Although the shape is similar to the standard Su-57 version, the Su-57E export version has some differences

For military products that are core and affect Russia’s security, it is completely understandable that the export version has reduced features. Specifically, the Su-57E version will not be equipped with the R-37 and KS-172 super long-range air-to-air missiles. The operating modes of the onboard avionics will be significantly different from the standard Su-57 version. The Su-57E also has many differences in operating modes and the ability to combine pilots and aircraft.

In mid-June 2021, Russian Deputy Prime Minister Yuri Borisov said that Sukhoi Group is developing a two-seat variant of the Su-57 for export. This is the most obvious manifestation of the fact that the Su-57E will be much different from the standard version.

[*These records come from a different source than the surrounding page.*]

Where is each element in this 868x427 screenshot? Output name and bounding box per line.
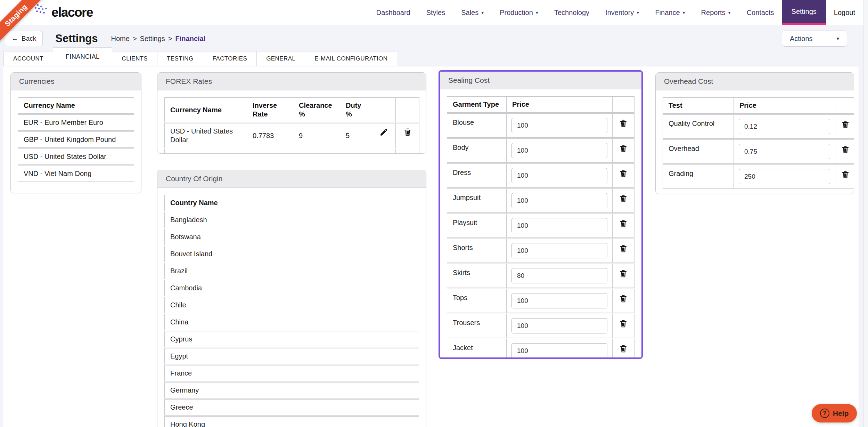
panel-title: Overhead Cost [656,73,854,90]
chevron-down-icon: ▾ [481,10,484,15]
price-input[interactable] [511,218,607,233]
delete-button[interactable] [402,153,413,154]
table-row: USD - United States Dollar [18,148,134,165]
nav-item-reports[interactable]: Reports▾ [693,0,739,25]
delete-button[interactable] [618,143,629,154]
table-row: Jacket [447,339,634,359]
price-input[interactable] [511,343,607,358]
nav-item-dashboard[interactable]: Dashboard [368,0,418,25]
top-navigation-bar: elacore Dashboard Styles Sales▾ Producti… [0,0,868,25]
table-row: Germany [164,382,419,398]
trash-icon [619,244,628,253]
settings-tabs: ACCOUNT FINANCIAL CLIENTS TESTING FACTOR… [3,47,397,66]
delete-button[interactable] [618,319,629,329]
trash-icon [619,344,628,353]
delete-button[interactable] [840,144,851,155]
price-input[interactable] [511,243,607,258]
forex-table: Currency Name Inverse Rate Clearance % D… [164,97,419,154]
nav-item-sales[interactable]: Sales▾ [453,0,492,25]
delete-button[interactable] [618,268,629,279]
delete-button[interactable] [618,243,629,254]
nav-item-styles[interactable]: Styles [418,0,453,25]
table-row: Cyprus [164,331,419,347]
tab-account[interactable]: ACCOUNT [3,51,53,66]
delete-button[interactable] [618,168,629,179]
help-button[interactable]: ? Help [812,404,857,422]
breadcrumb-settings[interactable]: Settings [140,35,165,43]
trash-icon [619,219,628,228]
forex-rates-panel: FOREX Rates Currency Name Inverse Rate C… [157,72,426,154]
delete-button[interactable] [618,118,629,129]
price-input[interactable] [739,144,830,159]
nav-item-inventory[interactable]: Inventory▾ [597,0,647,25]
actions-dropdown-button[interactable]: Actions ▾ [782,31,847,47]
nav-item-logout[interactable]: Logout [826,0,863,25]
breadcrumb: Home > Settings > Financial [111,35,206,43]
tab-general[interactable]: GENERAL [256,51,305,66]
main-nav: Dashboard Styles Sales▾ Production▾ Tech… [368,0,868,25]
price-input[interactable] [739,119,830,134]
delete-button[interactable] [402,127,413,137]
trash-icon [403,153,412,154]
breadcrumb-home[interactable]: Home [111,35,130,43]
overhead-cost-table: Test Price Quality Control Overhead Grad… [663,97,854,190]
table-row: Playsuit [447,214,634,238]
scrollbar[interactable] [863,0,868,427]
nav-item-production[interactable]: Production▾ [492,0,546,25]
tab-testing[interactable]: TESTING [157,51,203,66]
delete-button[interactable] [618,218,629,229]
delete-button[interactable] [618,193,629,204]
currencies-table: Currency Name EUR - Euro Member Euro GBP… [18,97,134,183]
edit-button[interactable] [379,127,389,137]
trash-icon [619,294,628,303]
table-row: Egypt [164,348,419,364]
nav-item-technology[interactable]: Technology [546,0,597,25]
nav-item-contacts[interactable]: Contacts [739,0,782,25]
back-button[interactable]: ← Back [5,31,43,46]
delete-button[interactable] [618,293,629,304]
table-row: EUR - Euro Member Euro 1.48 3 5 [164,149,419,154]
price-input[interactable] [511,318,607,333]
price-input[interactable] [511,168,607,183]
table-row: Bangladesh [164,212,419,228]
price-input[interactable] [511,118,607,133]
delete-button[interactable] [618,344,629,354]
table-row: Greece [164,399,419,416]
table-row: USD - United States Dollar 0.7783 9 5 [164,123,419,148]
table-row: Trousers [447,314,634,338]
table-row: Skirts [447,264,634,288]
edit-button[interactable] [379,153,389,154]
table-row: Bouvet Island [164,246,419,262]
tab-financial[interactable]: FINANCIAL [53,47,113,66]
price-input[interactable] [511,143,607,158]
panel-title: FOREX Rates [157,73,426,90]
pencil-icon [379,153,388,154]
price-input[interactable] [511,193,607,208]
table-row: Chile [164,297,419,313]
table-row: France [164,365,419,381]
tab-email-configuration[interactable]: E-MAIL CONFIGURATION [305,51,397,66]
table-row: Botswana [164,229,419,245]
table-row: Grading [663,164,854,189]
price-input[interactable] [739,169,830,184]
column-header: Country Name [164,195,419,211]
column-header-delete [396,97,419,122]
column-header: Duty % [340,97,372,122]
tab-clients[interactable]: CLIENTS [112,51,157,66]
tab-factories[interactable]: FACTORIES [203,51,257,66]
breadcrumb-separator: > [168,35,172,43]
trash-icon [403,128,412,137]
breadcrumb-current: Financial [175,35,206,43]
column-header-delete [613,96,634,113]
nav-item-settings[interactable]: Settings [782,0,826,25]
column-header: Clearance % [293,97,340,122]
delete-button[interactable] [840,169,851,180]
price-input[interactable] [511,293,607,308]
price-input[interactable] [511,268,607,283]
trash-icon [619,119,628,128]
trash-icon [619,319,628,328]
pencil-icon [379,128,388,137]
nav-item-finance[interactable]: Finance▾ [647,0,693,25]
panel-title: Sealing Cost [440,72,641,89]
delete-button[interactable] [840,119,851,130]
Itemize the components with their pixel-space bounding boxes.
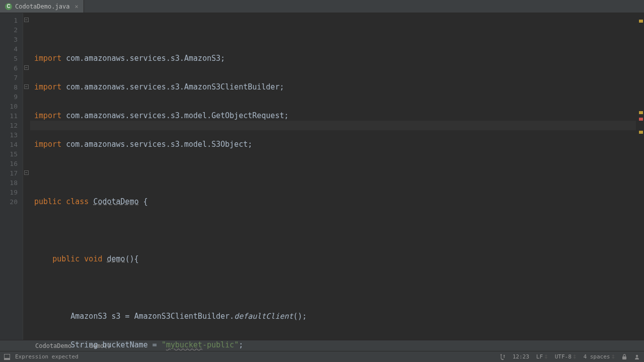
warn-marker[interactable]	[639, 20, 643, 23]
tool-window-icon[interactable]	[4, 354, 10, 360]
fold-toggle[interactable]: −	[24, 84, 29, 89]
svg-rect-1	[5, 358, 10, 360]
error-marker[interactable]	[639, 118, 643, 121]
line-number-gutter: 1234567891011121314151617181920	[0, 13, 23, 340]
fold-toggle[interactable]: −	[24, 170, 29, 175]
tab-filename: CodotaDemo.java	[15, 3, 69, 10]
warn-marker[interactable]	[639, 131, 643, 134]
close-icon[interactable]: ×	[74, 3, 78, 10]
tab-bar: C CodotaDemo.java ×	[0, 0, 644, 13]
error-stripe[interactable]	[638, 13, 644, 340]
warn-marker[interactable]	[639, 111, 643, 114]
current-line-highlight	[30, 121, 636, 130]
fold-toggle[interactable]: −	[24, 18, 29, 22]
java-class-icon: C	[5, 3, 12, 10]
code-area[interactable]: import com.amazonaws.services.s3.AmazonS…	[30, 13, 644, 340]
fold-margin: −−−−	[23, 13, 30, 340]
code-editor[interactable]: 1234567891011121314151617181920 −−−− imp…	[0, 13, 644, 340]
fold-toggle[interactable]: −	[24, 65, 29, 70]
editor-tab[interactable]: C CodotaDemo.java ×	[0, 0, 84, 13]
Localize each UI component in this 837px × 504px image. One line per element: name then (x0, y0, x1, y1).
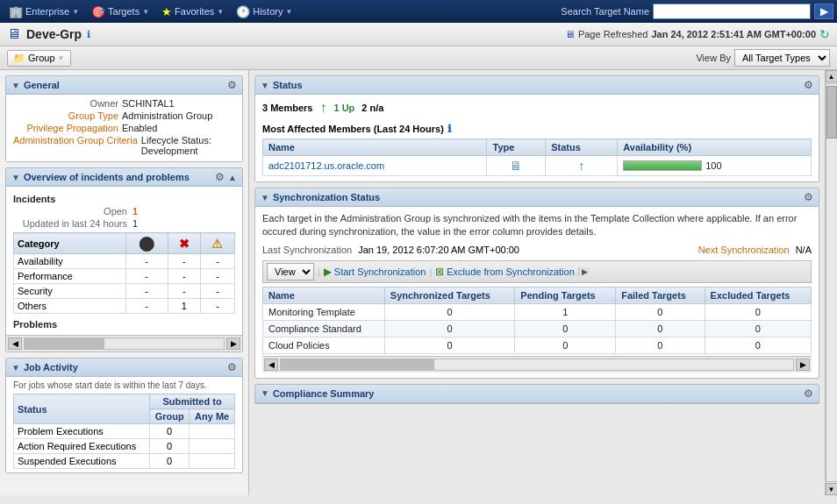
sync-synced-val: 0 (384, 337, 515, 353)
start-sync-button[interactable]: ▶ Start Synchronization (324, 266, 426, 278)
affected-info-icon[interactable]: ℹ (447, 123, 452, 135)
group-button[interactable]: 📁 Group ▼ (7, 50, 71, 67)
nav-targets[interactable]: 🎯 Targets ▼ (86, 4, 154, 20)
sync-scroll-thumb (281, 359, 434, 370)
general-collapse-icon[interactable]: ▼ (11, 81, 20, 90)
job-group-val: 0 (150, 424, 190, 439)
sync-toolbar-right-arrow[interactable]: ▶ (578, 267, 590, 276)
favorites-chevron: ▼ (217, 8, 224, 16)
up-arrow-icon: ↑ (319, 100, 326, 116)
sync-scroll-right[interactable]: ▶ (796, 358, 810, 371)
sync-synced-header: Synchronized Targets (384, 287, 515, 303)
compliance-section-header: ▼ Compliance Summary ⚙ (255, 385, 819, 403)
scroll-up-arrow[interactable]: ▲ (826, 70, 838, 82)
category-row: Security - - - (14, 284, 235, 299)
view-by-row: View By All Target Types (696, 49, 830, 67)
sync-pending-header: Pending Targets (515, 287, 616, 303)
history-chevron: ▼ (285, 8, 292, 16)
favorites-label: Favorites (175, 6, 214, 17)
overview-section-header: ▼ Overview of incidents and problems ⚙ ▲ (6, 168, 242, 187)
group-type-row: Group Type Administration Group (13, 110, 235, 121)
start-sync-icon: ▶ (324, 266, 332, 278)
page-header: 🖥 Deve-Grp ℹ 🖥 Page Refreshed Jan 24, 20… (0, 23, 837, 46)
info-icon[interactable]: ℹ (87, 29, 90, 40)
cat-name: Others (14, 299, 126, 314)
search-go-button[interactable]: ▶ (814, 4, 833, 19)
members-count: 3 Members (262, 103, 312, 113)
job-title-text: Job Activity (24, 362, 78, 373)
admin-group-label: Administration Group Criteria (13, 135, 138, 156)
scroll-left-arrow[interactable]: ◀ (8, 337, 22, 350)
sync-title-text: Synchronization Status (273, 192, 380, 202)
view-by-select[interactable]: All Target Types (734, 49, 830, 67)
sync-section: ▼ Synchronization Status ⚙ Each target i… (254, 188, 819, 379)
sync-row: Monitoring Template 0 1 0 0 (263, 303, 812, 320)
nav-favorites[interactable]: ★ Favorites ▼ (156, 4, 229, 20)
type-icon: 🖥 (510, 159, 522, 173)
compliance-collapse-icon[interactable]: ▼ (261, 388, 269, 398)
owner-value: SCHINTAL1 (122, 98, 175, 109)
overview-gear-icon[interactable]: ⚙ (215, 171, 225, 183)
page-title: Deve-Grp (26, 27, 82, 41)
overview-content: Incidents Open 1 Updated in last 24 hour… (6, 187, 242, 335)
sync-scroll-left[interactable]: ◀ (264, 358, 278, 371)
sync-item-name: Compliance Standard (263, 320, 385, 337)
cat-c1: - (125, 254, 168, 269)
status-section-header: ▼ Status ⚙ (255, 76, 819, 95)
sync-content: Each target in the Administration Group … (255, 207, 819, 378)
scroll-down-arrow[interactable]: ▼ (826, 483, 838, 495)
updated-label: Updated in last 24 hours (13, 218, 127, 229)
status-up-icon: ↑ (578, 159, 584, 173)
sync-item-name: Monitoring Template (263, 303, 385, 320)
cat-c1: - (125, 299, 168, 314)
sync-item-name: Cloud Policies (263, 337, 385, 353)
right-panel-container: ▼ Status ⚙ 3 Members ↑ 1 Up 2 n/a Most A… (249, 70, 837, 495)
general-gear-icon[interactable]: ⚙ (227, 79, 237, 91)
sync-collapse-icon[interactable]: ▼ (261, 193, 269, 202)
last-sync-value: Jan 19, 2012 6:07:20 AM GMT+00:00 (358, 245, 519, 255)
incidents-title: Incidents (13, 194, 235, 204)
overview-scroll-up[interactable]: ▲ (228, 173, 237, 182)
category-table: Category ⬤ ✖ ⚠ Availability - - - Perfor… (13, 232, 235, 314)
overview-collapse-icon[interactable]: ▼ (11, 173, 20, 182)
status-collapse-icon[interactable]: ▼ (261, 81, 269, 90)
target-name[interactable]: adc2101712.us.oracle.com (263, 156, 487, 176)
search-input[interactable] (653, 4, 811, 19)
members-row: 3 Members ↑ 1 Up 2 n/a (262, 100, 812, 116)
compliance-gear-icon[interactable]: ⚙ (804, 387, 813, 400)
cat-c3: - (200, 299, 234, 314)
job-row: Problem Executions 0 (14, 424, 235, 439)
nav-enterprise[interactable]: 🏢 Enterprise ▼ (4, 4, 84, 20)
exclude-sync-button[interactable]: ⊠ Exclude from Synchronization (435, 266, 575, 278)
enterprise-label: Enterprise (25, 6, 69, 17)
job-anyme-val (190, 424, 235, 439)
view-dropdown[interactable]: View (267, 263, 314, 280)
cat-c3: - (200, 284, 234, 299)
status-gear-icon[interactable]: ⚙ (804, 79, 813, 91)
table-row: adc2101712.us.oracle.com 🖥 ↑ (263, 156, 812, 176)
cat-c3: - (200, 269, 234, 284)
page-refresh: 🖥 Page Refreshed Jan 24, 2012 2:51:41 AM… (565, 27, 830, 41)
admin-group-row: Administration Group Criteria Lifecycle … (13, 135, 235, 156)
nav-history[interactable]: 🕐 History ▼ (231, 4, 297, 20)
general-content: Owner SCHINTAL1 Group Type Administratio… (6, 95, 242, 161)
search-area: Search Target Name ▶ (561, 4, 833, 19)
group-type-label: Group Type (13, 110, 118, 121)
cat-name-header: Category (14, 233, 126, 254)
targets-icon: 🎯 (91, 5, 105, 18)
job-group-header: Group (150, 409, 190, 424)
target-status: ↑ (546, 156, 618, 176)
sync-scrollbar: ◀ ▶ (262, 356, 812, 373)
availability-fill (624, 161, 701, 170)
scroll-right-arrow[interactable]: ▶ (226, 337, 240, 350)
sync-excluded-val: 0 (705, 320, 811, 337)
sync-gear-icon[interactable]: ⚙ (804, 191, 813, 203)
refresh-button[interactable]: ↻ (819, 27, 830, 41)
priv-prop-label: Privilege Propagation (13, 123, 118, 133)
lifecycle-label: Lifecycle Status: (141, 135, 211, 146)
job-collapse-icon[interactable]: ▼ (11, 363, 20, 373)
sync-synced-val: 0 (384, 320, 515, 337)
toolbar-row: 📁 Group ▼ View By All Target Types (0, 46, 837, 70)
sync-description: Each target in the Administration Group … (262, 212, 812, 239)
job-gear-icon[interactable]: ⚙ (227, 361, 237, 373)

The reduction of some features will make controlling the aircraft in the single-pilot version difficult and inefficient. Therefore, the development of a 2-man version will help the Su-57E better respond to complex combat missions that require a lot of manipulation, especially when cooperating with combat drones such as UCAV Okhotnik.

Su-57E will soon be commercialized
Su-57E will soon be commercialized

The Su-57 is a fifth-generation stealth fighter developed by Russia to compete with US and Western rivals such as the F-22 and F-35. The strength of the Su-57 lies not only in its stealth capabilities, but also in the most advanced Russian aviation technologies today such as active phased array radar (AESA), ePilot pilot support system, and range of sensors and modern aviation weapons.

Sukhoi has announced a new aeronautical computer system called “Military Aviation Modules Integrated System” – or ePilot, with the function of assisting pilots in combat missions. Accordingly, ePilot helps to minimize or assist in controlling part of the aircraft’s functions so that pilots have more time and focus for combat missions. However, since the launch of the Su-57, very little information about the ePilot system has been published.

To date, 13 Su-57s and T-50 prototypes have been built. They have been delivered to the Russian Air Force for various purposes. In the future, the Russian Air Force is expected to put into service no less than 100 Su-57s by the end of this decade. Russia is also considering the possibility of exporting this fifth generation fighter.